In 2001, I had the great honor of interviewing Mr. Newhart for the Television Academy’s then-fledgling oral history project now known as The Interviews. Recorded over two separate days, Mr. Newhart was as kind and as gracious as ever, indulging my fascination with his beginnings that led to the recording of his first landmark comedy LP, The Button Down Mind of Bob Newhart. It still boggles my mind that he was signed to Warner Brothers Records on the strength of a tape of three routines only to be thrust in front of a nightclub audience for the very first time in his life in order to record the album.
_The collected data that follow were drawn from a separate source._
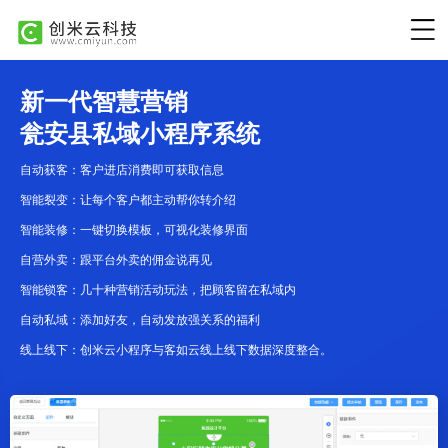
新一代智慧营销
瓮安县私域小程序系统
自动获客：客户进店消费即可获取信息
智能裂变：让每个客户都主动帮你转介绍
智能装修：一键切换模板，可视化装修界面
自营外卖：跟平台外卖的佣金说再见
智能锁客：几十种营销活动玩法，把顾客留在私域内
自动私域：添加好友，自动发放强关系的福利
线上线下：创米云小程序与客如云线上线下数据深度整合。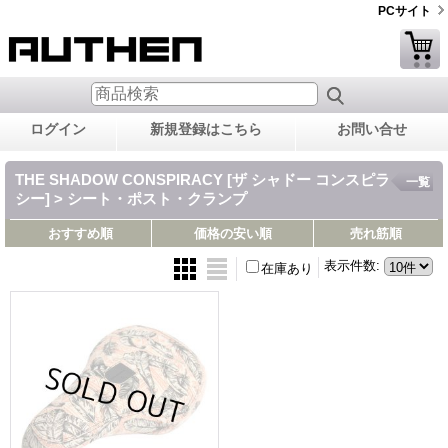
PCサイト
ログイン
新規登録はこちら
お問い合せ
THE SHADOW CONSPIRACY [ザ シャドー コンスピラ
一覧
シー] > シート・ポスト・クランプ
おすすめ順
価格の安い順
売れ筋順
表示件数
:
在庫あり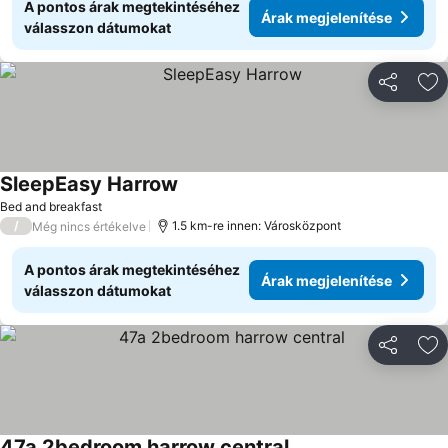
A pontos árak megtekintéséhez
Árak megjelenítése
válasszon dátumokat
Megosztá
Ho
SleepEasy Harrow
Árak megjelenítése
Bed and breakfast
/
1.5 km-re innen: Városközpont
Még nincs értékelve
A pontos árak megtekintéséhez
Árak megjelenítése
válasszon dátumokat
Megosztá
Ho
47a 2bedroom harrow central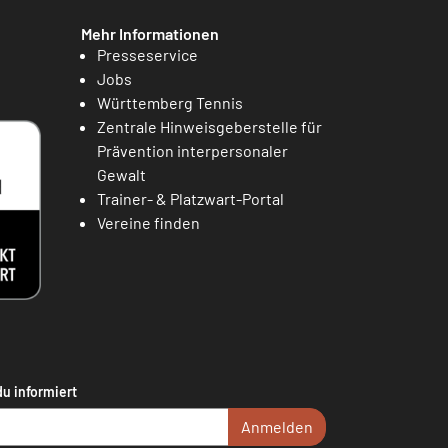
Mehr Informationen
Presseservice
Jobs
Württemberg Tennis
Zentrale Hinweisgeberstelle für
Prävention interpersonaler
Gewalt
Trainer- & Platzwart-Portal
Vereine finden
du informiert
Anmelden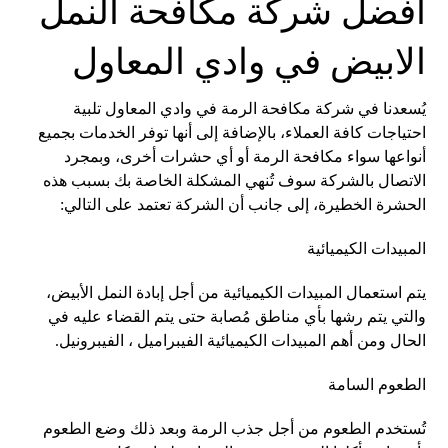
افضل شركة مكافحة النمل
الابيض في وادي المعاول
يُسعدنا في شركة مكافحة الرمة في وادي المعاول تلبية
احتياجات كافة العملاء، بالإضافة إلى أنها توفر الخدمات بجميع
أنواعها سواء مكافحة الرمة أو أي حشرات أخرى، وبمجرد
الاتصال بالشركة سوف تُنهي المشكلة الخاصة بك بسبب هذه
الحشرة الخطيرة، إلى جانب أن الشركة تعتمد على التالي:
المبيدات الكيميائية
يتم استعمال المبيدات الكيميائية من أجل إبادة النمل الأبيض،
والتي يتم رشها بأي مناطق مُصابة حتى يتم القضاء عليه في
الحال ومن أهم المبيدات الكيميائية الفيبراميل ، الفيبرونيل.
الطعوم السامة
تُستخدم الطعوم من أجل جذب الرمة وبعد ذلك وضع الطعوم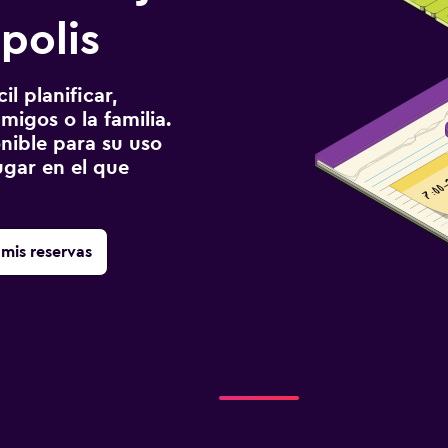
polis
l planificar,
migos o la familia.
onible para su uso
gar en el que
mis reservas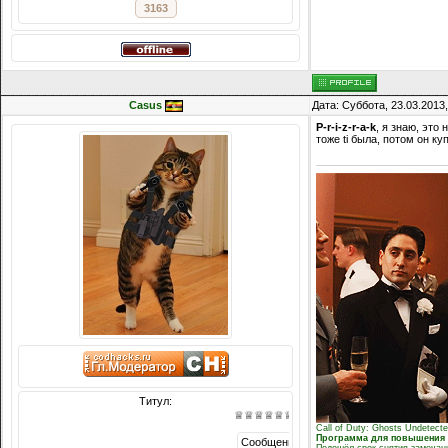
3163
Casus
Дата: Суббота, 23.03.2013
P-r-i-z-r-a-k
, я знаю, это
тоже ti была, потом он ку
Титул:
♕♕♕♕♕♕꧁꧂♕♕♕♕♕♕
Call of Duty: Ghosts Undetect
Программа для повышения в
Сообщений: 6387
Подошёл срок снятия замеча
An album that would then go on to reside at the top of the Billboard charts for months, sell over a million copies and ultimately earn him the Grammy for Album of the Year in 1961. The first of only two times that a comedy album would win the top prize at the Grammys.
From that moment on, Bob Newhart has been an American institution. He has starred in two of the all-time classic sitcoms and has remained a fixture on TV, in movies, and on stage ever since. Mr. Newhart recently declared that even as his 90th birthday was approaching that he has no intention of ever retiring. So what is it that drives him? My best guess is the least exciting theory possible. He loves what he does. He loves making people laugh. He is happy making others happy. But now more than ever, I think that he is exactly the kind of comfort food we need.